Ainda que nenhuma das cenas de bastidores de fato tenha acontecido, como o próprio Steve Wozniack afirmou em entrevista à Bloomberg, todos os assuntos são reais. Eram questões reais, apresentadas em situações conflituosas reais. O que torna tudo o que nos é mostrado na tela genuinamente real. E a habilidade do roteirista premiado em saber manipular verdades de forma criativa, saindo da confortável linha do tempo, torna a apreciação de “Steve Jobs” muito compensatória. Ao contrário do que vimos em 2013, temos na atual versão algo totalmente novo, relatos de uma vida que se firma em personalidades, tanto dos seus protagonistas como coadjuvantes.
A forma de trazer à luz uma história que, honestamente, nos desanimou com o mau resultado da produção “Jobs” (que contava com Ashton Kutcher como protagonista), torna todo o filme uma verdadeira obra prima. Com diálogos bem estruturados, rápidos e atuações cheias de entrega, a nova obra de Danny Boyle reinventa o estilo das cinebiografias, eliminando o “era uma vez” e o “viveram felizes para sempre” do catálogo. Com uma trama que é interrompida em seu auge, terminamos de assistir a “Steve Jobs” atônitos, por querer ir um pouco mais além do que foi mostrado, tamanho é o envolvimento que temos com os personagens em cena.
E por se tratar de um filme focado em personalidades, aspecto também evidenciado por Aaron Sorkin em entrevistas, a cinebiografia entrega o que queríamos ver: além da óbvia consolidação da Apple como marca que dita tendências. E é aí que as atuações roubam todos os momentos do filme. Kate Winslet assume o papel de Joanna Hoffman, responsável pelo marketing do Macintosh, de forma tão brilhante que é impossível não admirar cada movimento seu em tela. Sua voz é firme em seus diálogos e demonstra bem o poder de influência que Joanna exercia na Apple e na vida de Steve. Já Michael Fassbender nos absorve nos primeiros cinco minutos de filme, na cena de início. Determinado e arrogante, ele entrega uma de suas melhores atuações, mostrando um lado cheio de desenvoltura completamente diferente do perfil introspectivo que vimos no aclamado Shame (2011). Seth Rogen novamente assume bem o papel coadjuvante como Wozniack, mostrando seu grande potencial. Talvez o que lhe falte seja sair um pouco mais da sua zona de conforto e tentar se desaviar em papéis ainda mais dramáticos, para então faturar uma indicação ao Oscar como fizeram seu colegas de filme.

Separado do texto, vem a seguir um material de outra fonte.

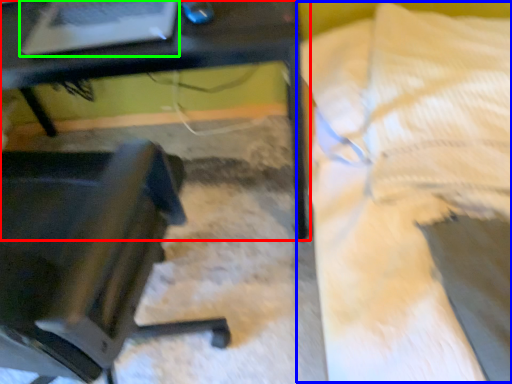 Question: Which object is positioned closest to table (highlighted by a red box)? Select from bed (highlighted by a blue box) and laptop (highlighted by a green box).

Choices:
 (A) bed
 (B) laptop

Answer: (B) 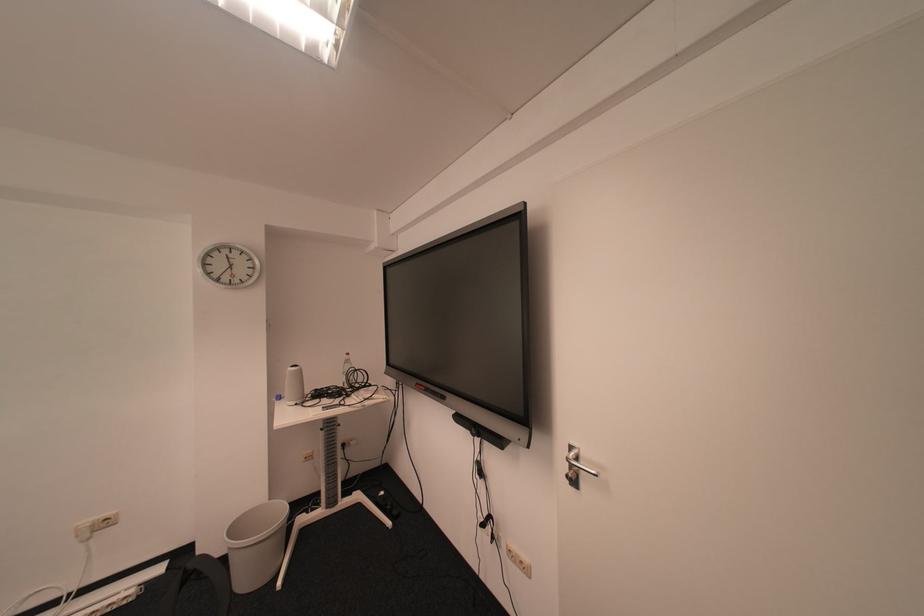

A direção de Danny Boyle nos faz ter saudades de filmes como “Quem Quer Ser Um Milionário” (2008), “A Praia” (2000) e “127 Horas” (2010). Com cenas aceleradas e alguns cortes rápidos, vemos seu estilo muito bem impresso ao longo de toda a produção, nos lembrando porque amamos tanto seus filmes. Uma cena em especial é fascinante. Nossos olhos são ofuscados por um tenro momento em que Steve Jobs tenta compensar sua fraqueza como homem, em meio a luzes brilhantes e à lindíssima canção “Grew Up At Midnight” da banda The Maccabees. Somos levados pela mesma sensação de êxtase que os personagens contemplam naquele instante, pensando “não pode ficar melhor que isso”. E não fica, porque Danny encerra “Steve Jobs” como nós gostaríamos, mas só soubemos no exato momento que fomos introduzidos àquele eterno instante.